The Four Big Inputs To All Pricing Decisions

Sameer Singh
SameerSells
Published in
4 min readJun 6, 2020

Pricing is really important in marketing because often times prices are chosen really really arbitrarily. Just looking at your competitor’s pricing, and using it as a sole reference for your pricing decision to modify your pricing accordingly to create an illusion of offering some small value isn’t the right way to go. There are other factors that must be considered.

There are four big inputs to pricing. These inputs must be considered while pricing a product in order to have a strong pricing strategy.

1. Company issues:

The company that manufactures a product will have certain financial considerations. The marginal cost of the product forms the floor of the pricing decision. This implies the price can’t be kept lower than the floor since the company intends to not just break-even, but also go on to make some profit. The company will have a certain target margin and/or internal rate of return which it shall consider while pricing the product.

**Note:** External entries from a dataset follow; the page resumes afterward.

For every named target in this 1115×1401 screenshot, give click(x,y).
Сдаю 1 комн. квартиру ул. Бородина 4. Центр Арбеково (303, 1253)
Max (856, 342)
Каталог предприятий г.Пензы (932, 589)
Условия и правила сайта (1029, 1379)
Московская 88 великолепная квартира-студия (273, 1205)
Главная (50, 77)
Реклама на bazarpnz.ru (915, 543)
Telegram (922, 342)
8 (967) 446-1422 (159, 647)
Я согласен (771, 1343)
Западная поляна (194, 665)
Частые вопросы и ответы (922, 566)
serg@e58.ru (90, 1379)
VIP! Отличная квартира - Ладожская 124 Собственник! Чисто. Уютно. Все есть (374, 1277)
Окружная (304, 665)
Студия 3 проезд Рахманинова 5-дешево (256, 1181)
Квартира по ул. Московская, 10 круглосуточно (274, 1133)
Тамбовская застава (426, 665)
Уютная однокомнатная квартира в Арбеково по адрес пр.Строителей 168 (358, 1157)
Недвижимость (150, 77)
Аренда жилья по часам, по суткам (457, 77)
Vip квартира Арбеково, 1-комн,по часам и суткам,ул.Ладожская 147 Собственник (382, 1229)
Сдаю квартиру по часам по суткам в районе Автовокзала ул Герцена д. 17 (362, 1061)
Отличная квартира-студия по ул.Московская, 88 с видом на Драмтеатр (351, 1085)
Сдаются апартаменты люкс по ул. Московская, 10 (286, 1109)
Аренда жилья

The company also needs to consider being consistent in pricing with the product line. This implies the prices of new products will be influenced by the prices of existing products in the product line.

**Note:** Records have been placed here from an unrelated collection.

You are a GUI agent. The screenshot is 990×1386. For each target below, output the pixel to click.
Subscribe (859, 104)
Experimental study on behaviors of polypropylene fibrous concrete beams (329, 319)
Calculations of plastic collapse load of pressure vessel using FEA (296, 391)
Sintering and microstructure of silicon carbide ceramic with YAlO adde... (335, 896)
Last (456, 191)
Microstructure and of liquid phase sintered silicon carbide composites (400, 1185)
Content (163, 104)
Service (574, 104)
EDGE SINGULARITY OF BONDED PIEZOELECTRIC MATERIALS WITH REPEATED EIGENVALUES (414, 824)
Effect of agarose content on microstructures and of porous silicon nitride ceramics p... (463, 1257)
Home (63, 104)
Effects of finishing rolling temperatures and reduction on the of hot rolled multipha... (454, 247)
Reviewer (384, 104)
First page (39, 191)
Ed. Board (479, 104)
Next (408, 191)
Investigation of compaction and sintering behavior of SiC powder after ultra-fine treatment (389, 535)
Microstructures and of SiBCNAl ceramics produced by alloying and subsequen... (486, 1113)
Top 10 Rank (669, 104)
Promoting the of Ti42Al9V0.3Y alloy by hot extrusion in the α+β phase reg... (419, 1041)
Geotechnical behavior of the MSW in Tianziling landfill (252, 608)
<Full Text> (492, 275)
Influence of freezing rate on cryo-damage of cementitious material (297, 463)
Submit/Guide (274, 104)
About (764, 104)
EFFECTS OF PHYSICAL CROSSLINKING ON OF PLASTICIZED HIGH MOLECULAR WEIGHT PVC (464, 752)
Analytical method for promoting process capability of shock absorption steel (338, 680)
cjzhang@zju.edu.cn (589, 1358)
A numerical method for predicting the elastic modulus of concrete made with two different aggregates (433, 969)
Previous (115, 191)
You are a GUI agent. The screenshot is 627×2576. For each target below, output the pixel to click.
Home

The company also needs to be consistent in its image. Thus, when a pricing decision is being made, the company needs to ensure that the price does not make the product extremely high-end or low-end compared to the company’s existing image as a seller. As an instance, Walmart can’t sell very high priced products because of its low product price range.

2. Competitor issues:

The price at which your competitors are offering the same product as yours will give a good insight as to tentatively where you might want to price your product. Several considerations must be made here.

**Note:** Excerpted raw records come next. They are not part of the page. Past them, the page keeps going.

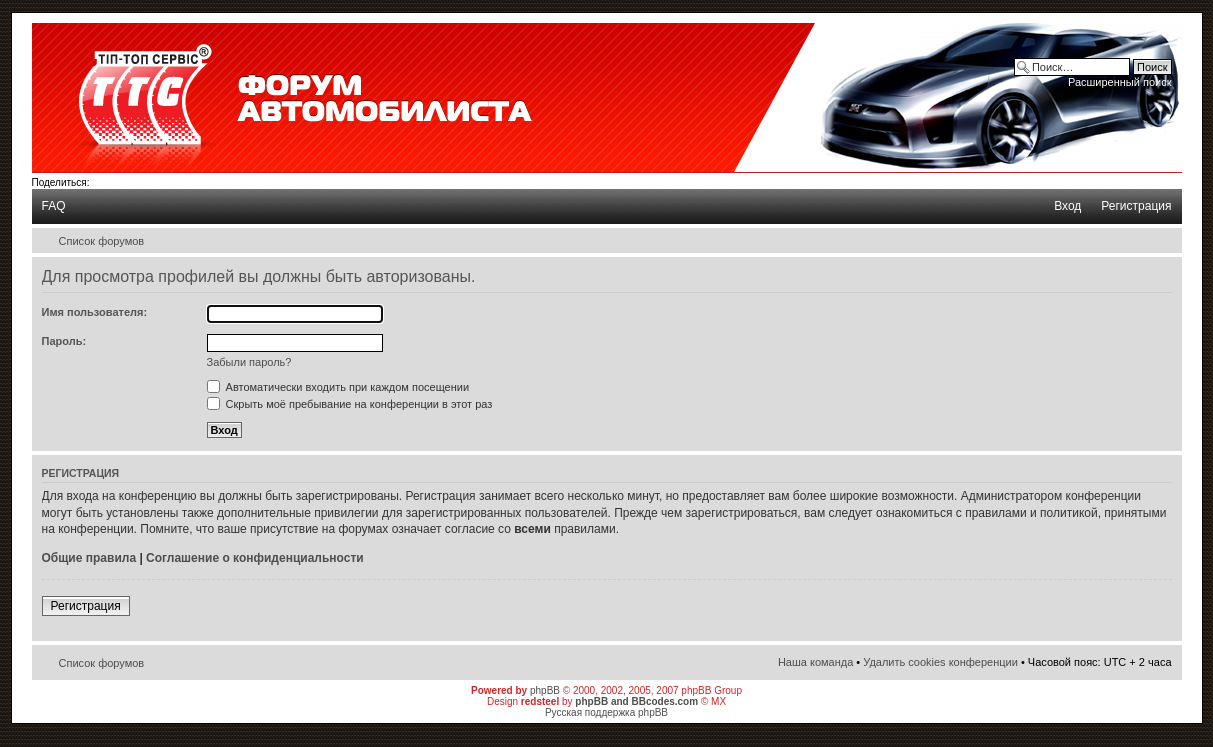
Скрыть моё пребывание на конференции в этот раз (350, 404)
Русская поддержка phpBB (606, 712)
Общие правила (89, 558)
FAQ (54, 206)
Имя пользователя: (95, 312)
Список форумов (102, 241)
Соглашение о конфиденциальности (255, 558)
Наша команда (815, 662)
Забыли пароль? (249, 362)
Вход (1067, 206)
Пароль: (64, 341)
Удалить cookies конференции (940, 662)
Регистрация (1136, 206)
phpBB (545, 690)
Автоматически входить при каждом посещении (338, 387)
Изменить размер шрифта (1157, 241)
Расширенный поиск (1120, 82)
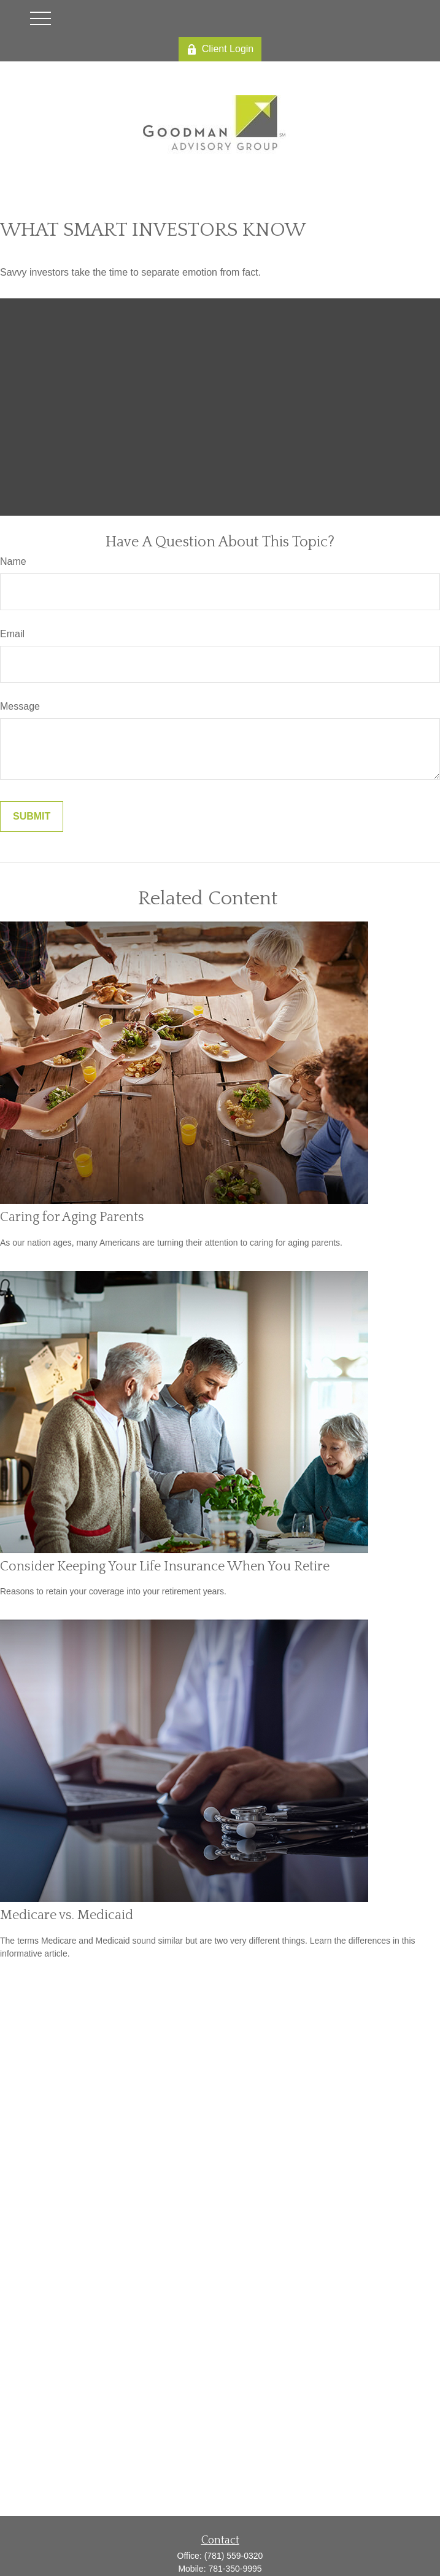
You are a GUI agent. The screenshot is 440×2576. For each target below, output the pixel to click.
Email (12, 634)
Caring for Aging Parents (72, 1217)
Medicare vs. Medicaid (66, 1915)
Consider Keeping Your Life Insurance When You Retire (165, 1566)
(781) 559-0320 (233, 2556)
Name (13, 561)
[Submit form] (31, 816)
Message (20, 706)
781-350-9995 (234, 2569)
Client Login (220, 49)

Competitor aggressiveness is an important one. It refers to the ability of a competitor to sustain a price-based response i.e., whether a competitor has “deep-pockets”. What this means is that if you launch your product at certain pricing, will a competitor likely offer their product at a lower cost than before so as to make their product offering seem more attractive, and yet be able to sustain the low profits it will make, given the competitor has deep pockets to fall back upon. Thus, having “deep pockets” is directly related to a propensity for “irrational behavior” among your competitor.

It’s also important to consider the various ways competitors might respond to said pricing of your company. Is the competitor more likely to respond by improving their advertising or product? Or will they respond by making their distribution system more robust and efficient to reduce costs? If not, will the competitor respond by lowering their prices? These questions must be worked out to see how a competitor may respond.

You must also consider the position of the competitor.

Market leaders are likely to initiate, and followers are likely to imitate.

Market leaders have, in some sense, a responsibility to keep the prices high. Thus, if you decide to want to go slightly against market norms, you might want to step back and think it through before going further with the pricing decision.

3. Collaborator issues:

It’s important to keep the price high enough to give money to distributors/resellers to motivate them to sell it. The higher the margins set for these distributors/retailers/resellers, the more they are likely to push the product further.

These collaborators shall assess a product offering via the margins and Return on Assets(Profits/Assets) it offers to them.

4. Customer issues:

This might just entail the most important considerations. The customer’s willingness to pay is the amount that forms the ceiling of the pricing.

Price sensitivity is an important factor to consider. To understand this, price elasticity must be studied.

So, for instance, if on increasing the price by 1%, demand goes down by 5%, the product is very price elastic and you might want to drop the price a little.
Similarly, if on increasing the price by 1%, demand goes down by just 0.2%, the product is very price inelastic and you might want to increase the price a little.

Psychological issues must also be considered as a part of customer issues. Since price sensitivity and psychological issues both form a large domain of study under customer issues, I shall do a dedicated blog post on these in detail soon.

Thus, we looked at the four big inputs to pricing decisions here. In conclusion, the pricing must lie between the floor (as set by the cost of making the product) and the ceiling (the maximum customer willingness to pay). Between the floor and the ceiling, the pricing decisions are influenced by collaborator and competitor issues largely. That’s how a wholesome pricing decision is made, with appropriate consideration of each of the factors that must be taken into account. This blog post forms a part of the bigger discussion on pricing I shall have on the blog, in my later blog posts. Pricing is an extremely important consideration to keep in mind, and it can truly make or break a product’s entire marketing strategy!